やっと謎が解けた。この1ヶ月近く悩んでいたからスッとした。目の前にいつも転がっているから、何のためにこんなものがあるのか悩みながら使っていた。使えるものを捨てるのは忍びないから、正しいか間違っているかは別として、用途を工夫しながらなんとか使っていたのだが、これで思いっきり何も考えずに使える。 この、世にも珍しいものを誰に尋ねたらいいのか、それすらも迷っていた。芸術家か設計士か、投資家か、教育者か。でもほとんどそんな職業の人はこの田舎にはいない。だとすれば比較的若い人に尋ねた方が良さそうだ。少なくとも僕は初めて見たから恐らく最近のものなのだろう。  小学生のお子さんを持つある親と、お子さんの健康について色々喋った後、このお母さんだったら知っているかもしれないと思った。健康相談の時にそんな疑問を持ち出して不謹慎かもしれないが、思い立ったら相談を遮ってでも知りたかった。でもその不謹慎が僕の悩みを解放してくれた。答えは単純明快だった。「楽しいからではないですか?」 なんだ、僕は元々意味がないものに必至で意味を持たせようとしていたのだ。製造業者は単なる「楽しい」を追求しただけだったのだ。それ以上の目的はないのだ。勿論決まった用途なんて最初からなかったのだ。もったいない、もったいない、この1ヶ月の悩みがもったいない。  娘の部屋を片づけていたら、まだ使われていない鉛筆が見つかった。それこそもったいないので薬局で使おうと思い、新品をカッターナイフで削った。ところが赤鉛筆だと思って削っていたら、なんと赤の芯の間に黒の芯が挟まれている。

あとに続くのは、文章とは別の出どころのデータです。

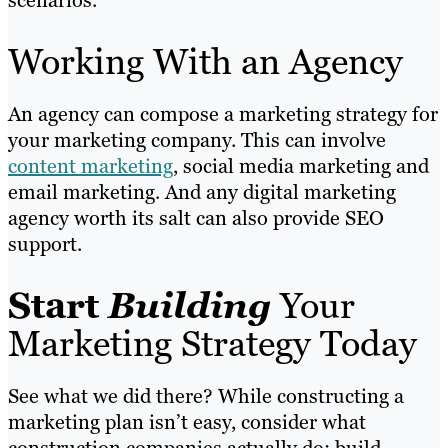
Working With an Agency
An agency can compose a marketing strategy for
your marketing company. This can involve
content marketing
, social media marketing and
email marketing. And any digital marketing
agency worth its salt can also provide SEO
support.
Start
Building
Your
Marketing Strategy Today
See what we did there? While constructing a
marketing plan isn’t easy, consider what
construction companies actually do: build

サンドイッチ状態だ。だから鉛筆を寝かせて書けば赤鉛筆になるし、そのあげく真ん中が相対的に高くなれば黒鉛筆に変わる。もっともそんな極端な使い方は疲れるから自然に使っていたら、赤と黒が入り交じったりする。だから正式なものには使えない。工夫した使い方とは、僕は問診は簡単にメモ書きをし、夜に清書するようにしているが、清書をするときにメモの内容を書き写すことが出来たらすぐにその鉛筆で消していくようにして、大切な内容の脱落を防いでいた。要は何色でもいいのだ。転記済みの内容を消すことが出来ればいいのだから。  お母さんは、今は6色が配置された芯の鉛筆があることも、数色が配置されたマジックがあることも教えてくれた。そしてそれらは結局「使っていて楽しい」のだ。なんだ、使っても全く楽しくない。ややこしいものを作らないでと言いたい。ただでさえややこしい機器に囲まれているのだから、せめて鉛筆くらいは時代に取り残されて欲しい。時代に取り残されている僕が使うのだから。